On Thursday, February 28th, the Arizona House of Representatives passed HB2523, which would pay workers under the age of 22 less than the state minimum wage of $11 per hour.

In 2016, Living United for Change in Arizona (LUCHA), launched a statewide campaign to gradually raise Arizona’s minimum wage from $8.25 to $12 per hour by 2020. Despite opposition from chambers of commerce across the state, the grassroots led initiative passed with overwhelming voter support.

HB2523 is now in the Arizona Senate where it will go through committee and potentially end up on the floor for a vote. (Editor’s note: The bill was held March 14 in Senate Commerce Committee). Should it pass the Senate it is very likely to be signed into law by Gov. Doug Ducey costing folks under the age of 22 money which would help them pay the bills. As a student who relied on a full time job to get through college, legislation like this would’ve cost me my ability to continue my education. I knew several students who were in the same boat as me and several others who worked 2-3 jobs while attending college in order to support their families. So why is the narrative framed to make it seem as though college students don’t rely on jobs to get by?
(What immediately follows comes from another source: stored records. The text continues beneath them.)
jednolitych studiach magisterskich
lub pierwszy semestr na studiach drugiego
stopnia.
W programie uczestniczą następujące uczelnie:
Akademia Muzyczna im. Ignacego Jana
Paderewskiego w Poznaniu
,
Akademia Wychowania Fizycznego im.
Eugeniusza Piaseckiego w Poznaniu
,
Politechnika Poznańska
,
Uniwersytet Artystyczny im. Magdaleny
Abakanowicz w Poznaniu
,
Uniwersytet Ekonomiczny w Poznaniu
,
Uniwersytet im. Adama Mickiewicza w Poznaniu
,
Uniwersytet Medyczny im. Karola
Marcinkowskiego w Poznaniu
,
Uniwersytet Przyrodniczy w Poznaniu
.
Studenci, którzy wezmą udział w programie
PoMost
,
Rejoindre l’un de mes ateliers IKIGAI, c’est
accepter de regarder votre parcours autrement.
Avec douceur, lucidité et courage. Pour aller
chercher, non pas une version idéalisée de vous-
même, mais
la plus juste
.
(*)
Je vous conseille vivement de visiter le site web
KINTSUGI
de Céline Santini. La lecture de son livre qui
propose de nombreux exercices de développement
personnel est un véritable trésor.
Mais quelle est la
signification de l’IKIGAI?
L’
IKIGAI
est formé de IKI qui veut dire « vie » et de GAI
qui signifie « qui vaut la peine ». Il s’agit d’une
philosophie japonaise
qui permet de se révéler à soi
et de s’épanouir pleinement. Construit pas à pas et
Why does this narrative state that businesses are suffering and we must help business owners? In my opinion, it is an effort to keep working class people working class and allow large businesses such as Amazon and Walmart to continue getting wealthier on the backs of their workers.
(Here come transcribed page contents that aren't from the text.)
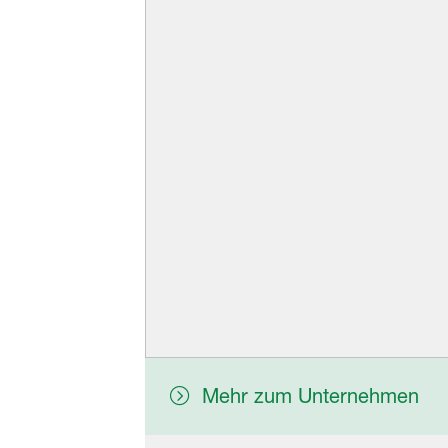
Mehr zum Unternehmen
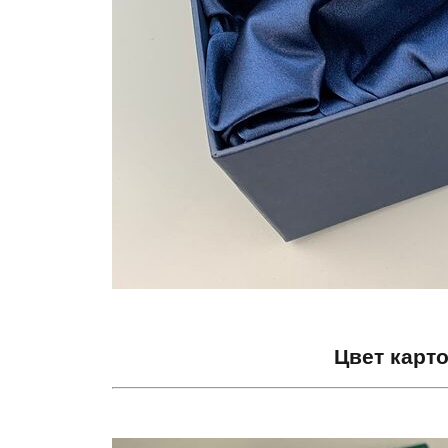
Цвет карт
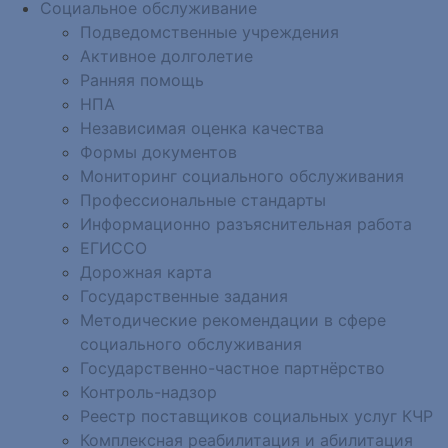
Социальное обслуживание
Подведомственные учреждения
Активное долголетие
Ранняя помощь
НПА
Независимая оценка качества
Формы документов
Мониторинг социального обслуживания
Профессиональные стандарты
Информационно разъяснительная работа
ЕГИССО
Дорожная карта
Государственные задания
Методические рекомендации в сфере
социального обслуживания
Государственно-частное партнёрство
Контроль-надзор
Реестр поставщиков социальных услуг КЧР
Комплексная реабилитация и абилитация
In my work since the minimum wage was passed I have heard from several working class individuals that employers are cutting benefits or keeping tips and justifying these actions by telling their employees that it is the only way they can pay the minimum wage. It seems to me that our legislature’s time would be better spent strengthening the Arizona Industrial Commission, which is in charge of investigating wage theft rather than reducing the minimum wage. This would ensure that employers in Arizona not only pay living wages, but would be held responsible when wage theft occurs. It is time for the Legislature to stop working so hard to undo the will of the voters and time for them to work for the constituencies they serve.